Collection entries:
┏━━

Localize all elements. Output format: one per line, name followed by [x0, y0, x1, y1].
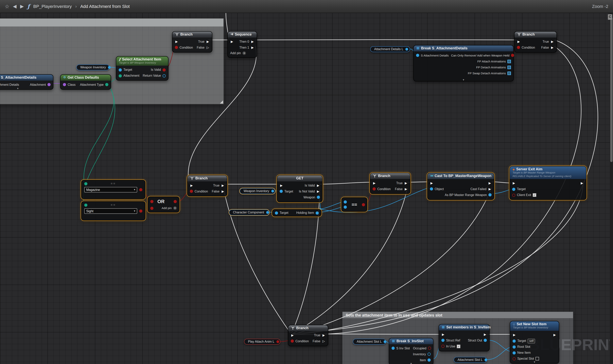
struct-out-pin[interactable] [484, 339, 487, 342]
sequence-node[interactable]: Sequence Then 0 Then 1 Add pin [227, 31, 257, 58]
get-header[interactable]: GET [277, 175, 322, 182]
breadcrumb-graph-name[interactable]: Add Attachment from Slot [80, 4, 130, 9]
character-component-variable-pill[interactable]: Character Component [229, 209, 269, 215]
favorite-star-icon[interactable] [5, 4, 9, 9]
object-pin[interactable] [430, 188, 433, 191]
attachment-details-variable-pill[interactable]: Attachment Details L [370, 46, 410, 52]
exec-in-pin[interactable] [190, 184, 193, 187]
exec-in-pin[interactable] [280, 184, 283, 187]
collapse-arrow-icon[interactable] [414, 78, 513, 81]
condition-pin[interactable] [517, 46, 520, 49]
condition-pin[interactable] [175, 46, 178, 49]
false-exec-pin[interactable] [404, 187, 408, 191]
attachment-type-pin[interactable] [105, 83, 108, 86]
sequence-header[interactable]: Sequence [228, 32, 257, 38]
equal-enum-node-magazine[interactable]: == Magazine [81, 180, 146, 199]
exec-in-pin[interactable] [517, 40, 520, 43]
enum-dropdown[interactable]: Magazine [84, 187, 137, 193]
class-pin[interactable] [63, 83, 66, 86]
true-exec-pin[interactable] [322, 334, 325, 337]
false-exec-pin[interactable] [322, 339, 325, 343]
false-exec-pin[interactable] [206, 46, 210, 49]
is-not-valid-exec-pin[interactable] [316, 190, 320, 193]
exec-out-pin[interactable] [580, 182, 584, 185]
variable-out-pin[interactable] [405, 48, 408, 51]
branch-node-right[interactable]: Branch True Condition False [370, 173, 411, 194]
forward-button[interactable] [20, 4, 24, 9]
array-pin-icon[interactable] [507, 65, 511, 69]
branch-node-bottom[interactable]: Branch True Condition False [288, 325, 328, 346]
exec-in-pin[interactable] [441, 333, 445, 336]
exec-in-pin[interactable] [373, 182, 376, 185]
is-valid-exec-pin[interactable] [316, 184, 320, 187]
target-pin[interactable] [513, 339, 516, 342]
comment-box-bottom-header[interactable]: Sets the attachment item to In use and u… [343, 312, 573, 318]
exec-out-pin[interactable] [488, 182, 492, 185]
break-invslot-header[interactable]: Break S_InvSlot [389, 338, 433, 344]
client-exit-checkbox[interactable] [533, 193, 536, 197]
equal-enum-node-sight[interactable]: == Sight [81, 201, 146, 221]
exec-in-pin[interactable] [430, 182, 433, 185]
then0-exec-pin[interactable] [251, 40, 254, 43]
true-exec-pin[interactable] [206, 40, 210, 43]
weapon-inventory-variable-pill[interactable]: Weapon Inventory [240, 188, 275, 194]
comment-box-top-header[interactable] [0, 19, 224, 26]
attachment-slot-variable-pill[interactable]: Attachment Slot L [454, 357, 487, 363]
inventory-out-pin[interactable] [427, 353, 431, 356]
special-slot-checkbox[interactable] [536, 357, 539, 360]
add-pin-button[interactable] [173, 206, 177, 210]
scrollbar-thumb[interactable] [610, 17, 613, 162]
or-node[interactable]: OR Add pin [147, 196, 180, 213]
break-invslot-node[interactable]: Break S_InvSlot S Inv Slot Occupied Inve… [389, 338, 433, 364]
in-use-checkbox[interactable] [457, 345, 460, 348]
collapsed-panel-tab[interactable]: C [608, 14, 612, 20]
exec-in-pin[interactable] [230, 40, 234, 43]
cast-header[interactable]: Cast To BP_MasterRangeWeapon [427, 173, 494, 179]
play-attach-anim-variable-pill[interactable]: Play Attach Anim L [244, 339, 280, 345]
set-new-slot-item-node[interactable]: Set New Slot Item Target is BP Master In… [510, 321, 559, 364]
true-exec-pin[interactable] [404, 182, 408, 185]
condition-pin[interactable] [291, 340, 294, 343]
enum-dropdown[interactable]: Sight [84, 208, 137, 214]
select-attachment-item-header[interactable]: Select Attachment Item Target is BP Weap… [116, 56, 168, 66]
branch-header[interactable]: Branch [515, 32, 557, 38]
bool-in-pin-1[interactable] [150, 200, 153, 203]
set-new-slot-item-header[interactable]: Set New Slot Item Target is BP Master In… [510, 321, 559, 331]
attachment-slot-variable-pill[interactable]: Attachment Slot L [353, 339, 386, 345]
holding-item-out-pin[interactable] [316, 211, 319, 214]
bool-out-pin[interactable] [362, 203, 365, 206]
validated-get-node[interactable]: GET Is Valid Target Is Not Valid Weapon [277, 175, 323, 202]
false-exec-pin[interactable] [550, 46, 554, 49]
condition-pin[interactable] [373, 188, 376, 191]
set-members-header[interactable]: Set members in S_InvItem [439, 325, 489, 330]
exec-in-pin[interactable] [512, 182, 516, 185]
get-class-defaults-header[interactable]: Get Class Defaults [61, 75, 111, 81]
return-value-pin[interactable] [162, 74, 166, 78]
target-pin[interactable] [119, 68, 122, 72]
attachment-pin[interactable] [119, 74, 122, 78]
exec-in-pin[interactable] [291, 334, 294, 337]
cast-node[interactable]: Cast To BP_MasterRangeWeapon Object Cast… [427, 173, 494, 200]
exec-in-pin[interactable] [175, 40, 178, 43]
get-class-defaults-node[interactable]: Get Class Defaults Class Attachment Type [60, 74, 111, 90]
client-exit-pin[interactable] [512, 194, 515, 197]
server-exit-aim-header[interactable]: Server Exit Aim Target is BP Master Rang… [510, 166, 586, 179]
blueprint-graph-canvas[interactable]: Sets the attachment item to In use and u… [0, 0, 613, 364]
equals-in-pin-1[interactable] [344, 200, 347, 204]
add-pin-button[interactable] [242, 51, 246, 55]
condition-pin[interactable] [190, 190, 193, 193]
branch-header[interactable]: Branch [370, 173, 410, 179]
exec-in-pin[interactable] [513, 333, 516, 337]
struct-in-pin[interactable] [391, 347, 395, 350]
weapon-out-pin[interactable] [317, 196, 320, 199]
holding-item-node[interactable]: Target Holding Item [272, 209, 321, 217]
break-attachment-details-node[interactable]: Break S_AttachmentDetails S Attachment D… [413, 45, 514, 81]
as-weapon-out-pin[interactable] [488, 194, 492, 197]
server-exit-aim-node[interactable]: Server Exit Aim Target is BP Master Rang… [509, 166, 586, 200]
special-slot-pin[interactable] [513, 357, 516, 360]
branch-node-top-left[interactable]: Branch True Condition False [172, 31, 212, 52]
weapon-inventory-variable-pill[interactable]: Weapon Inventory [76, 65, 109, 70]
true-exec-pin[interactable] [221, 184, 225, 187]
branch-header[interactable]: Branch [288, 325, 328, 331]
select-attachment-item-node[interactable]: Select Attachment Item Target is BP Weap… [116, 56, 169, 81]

┗━━

Transcribe all records verbatim and omit each image.

[Result for this task]
Localize all elements. Output format: one per line, name followed by [x0, y0, x1, y1].
struct-out-pin[interactable] [484, 339, 487, 342]
sequence-node[interactable]: Sequence Then 0 Then 1 Add pin [227, 31, 257, 58]
get-header[interactable]: GET [277, 175, 322, 182]
breadcrumb-graph-name[interactable]: Add Attachment from Slot [80, 4, 130, 9]
character-component-variable-pill[interactable]: Character Component [229, 209, 269, 215]
favorite-star-icon[interactable] [5, 4, 9, 9]
object-pin[interactable] [430, 188, 433, 191]
attachment-details-variable-pill[interactable]: Attachment Details L [370, 46, 410, 52]
exec-in-pin[interactable] [190, 184, 193, 187]
exec-in-pin[interactable] [280, 184, 283, 187]
collapse-arrow-icon[interactable] [414, 78, 513, 81]
condition-pin[interactable] [517, 46, 520, 49]
condition-pin[interactable] [175, 46, 178, 49]
false-exec-pin[interactable] [404, 187, 408, 191]
attachment-type-pin[interactable] [105, 83, 108, 86]
sequence-header[interactable]: Sequence [228, 32, 257, 38]
equal-enum-node-magazine[interactable]: == Magazine [81, 180, 146, 199]
exec-in-pin[interactable] [517, 40, 520, 43]
enum-dropdown[interactable]: Magazine [84, 187, 137, 193]
class-pin[interactable] [63, 83, 66, 86]
true-exec-pin[interactable] [322, 334, 325, 337]
false-exec-pin[interactable] [322, 339, 325, 343]
false-exec-pin[interactable] [206, 46, 210, 49]
is-not-valid-exec-pin[interactable] [316, 190, 320, 193]
exec-out-pin[interactable] [580, 182, 584, 185]
variable-out-pin[interactable] [405, 48, 408, 51]
branch-node-right[interactable]: Branch True Condition False [370, 173, 411, 194]
forward-button[interactable] [20, 4, 24, 9]
array-pin-icon[interactable] [507, 65, 511, 69]
branch-node-bottom[interactable]: Branch True Condition False [288, 325, 328, 346]
exec-in-pin[interactable] [441, 333, 445, 336]
exec-in-pin[interactable] [373, 182, 376, 185]
is-valid-exec-pin[interactable] [316, 184, 320, 187]
target-pin[interactable] [513, 339, 516, 342]
comment-box-bottom-header[interactable]: Sets the attachment item to In use and u… [343, 312, 573, 318]
exec-out-pin[interactable] [488, 182, 492, 185]
break-invslot-header[interactable]: Break S_InvSlot [389, 338, 433, 344]
client-exit-checkbox[interactable] [533, 193, 536, 197]
equal-enum-node-sight[interactable]: == Sight [81, 201, 146, 221]
exec-in-pin[interactable] [430, 182, 433, 185]
then0-exec-pin[interactable] [251, 40, 254, 43]
true-exec-pin[interactable] [206, 40, 210, 43]
weapon-inventory-variable-pill[interactable]: Weapon Inventory [240, 188, 275, 194]
comment-box-top-header[interactable] [0, 19, 224, 26]
attachment-slot-variable-pill[interactable]: Attachment Slot L [454, 357, 487, 363]
inventory-out-pin[interactable] [427, 353, 431, 356]
special-slot-checkbox[interactable] [536, 357, 539, 360]
add-pin-button[interactable] [173, 206, 177, 210]
scrollbar-thumb[interactable] [610, 17, 613, 162]
or-node[interactable]: OR Add pin [147, 196, 180, 213]
break-invslot-node[interactable]: Break S_InvSlot S Inv Slot Occupied Inve… [389, 338, 433, 364]
in-use-checkbox[interactable] [457, 345, 460, 348]
collapsed-panel-tab[interactable]: C [608, 14, 612, 20]
exec-in-pin[interactable] [230, 40, 234, 43]
cast-header[interactable]: Cast To BP_MasterRangeWeapon [427, 173, 494, 179]
play-attach-anim-variable-pill[interactable]: Play Attach Anim L [244, 339, 280, 345]
set-new-slot-item-node[interactable]: Set New Slot Item Target is BP Master In… [510, 321, 559, 364]
true-exec-pin[interactable] [404, 182, 408, 185]
condition-pin[interactable] [291, 340, 294, 343]
enum-dropdown[interactable]: Sight [84, 208, 137, 214]
select-attachment-item-header[interactable]: Select Attachment Item Target is BP Weap… [116, 56, 168, 66]
branch-header[interactable]: Branch [515, 32, 557, 38]
bool-in-pin-1[interactable] [150, 200, 153, 203]
set-new-slot-item-header[interactable]: Set New Slot Item Target is BP Master In… [510, 321, 559, 331]
attachment-slot-variable-pill[interactable]: Attachment Slot L [353, 339, 386, 345]
holding-item-out-pin[interactable] [316, 211, 319, 214]
bool-out-pin[interactable] [362, 203, 365, 206]
validated-get-node[interactable]: GET Is Valid Target Is Not Valid Weapon [277, 175, 323, 202]
false-exec-pin[interactable] [550, 46, 554, 49]
condition-pin[interactable] [373, 188, 376, 191]
set-members-header[interactable]: Set members in S_InvItem [439, 325, 489, 330]
exec-in-pin[interactable] [512, 182, 516, 185]
get-class-defaults-header[interactable]: Get Class Defaults [61, 75, 111, 81]
return-value-pin[interactable] [162, 74, 166, 78]
target-pin[interactable] [119, 68, 122, 72]
attachment-pin[interactable] [119, 74, 122, 78]
exec-in-pin[interactable] [291, 334, 294, 337]
cast-node[interactable]: Cast To BP_MasterRangeWeapon Object Cast… [427, 173, 494, 200]
exec-in-pin[interactable] [175, 40, 178, 43]
get-class-defaults-node[interactable]: Get Class Defaults Class Attachment Type [60, 74, 111, 90]
client-exit-pin[interactable] [512, 194, 515, 197]
server-exit-aim-header[interactable]: Server Exit Aim Target is BP Master Rang… [510, 166, 586, 179]
blueprint-graph-canvas[interactable]: Sets the attachment item to In use and u… [0, 0, 613, 364]
equals-in-pin-1[interactable] [344, 200, 347, 204]
add-pin-button[interactable] [242, 51, 246, 55]
condition-pin[interactable] [190, 190, 193, 193]
branch-header[interactable]: Branch [370, 173, 410, 179]
exec-in-pin[interactable] [513, 333, 516, 337]
struct-in-pin[interactable] [391, 347, 395, 350]
weapon-out-pin[interactable] [317, 196, 320, 199]
holding-item-node[interactable]: Target Holding Item [272, 209, 321, 217]
break-attachment-details-node[interactable]: Break S_AttachmentDetails S Attachment D… [413, 45, 514, 81]
as-weapon-out-pin[interactable] [488, 194, 492, 197]
server-exit-aim-node[interactable]: Server Exit Aim Target is BP Master Rang… [509, 166, 586, 200]
special-slot-pin[interactable] [513, 357, 516, 360]
branch-node-top-left[interactable]: Branch True Condition False [172, 31, 212, 52]
weapon-inventory-variable-pill[interactable]: Weapon Inventory [76, 65, 109, 70]
true-exec-pin[interactable] [221, 184, 225, 187]
branch-header[interactable]: Branch [288, 325, 328, 331]
select-attachment-item-node[interactable]: Select Attachment Item Target is BP Weap… [116, 56, 169, 81]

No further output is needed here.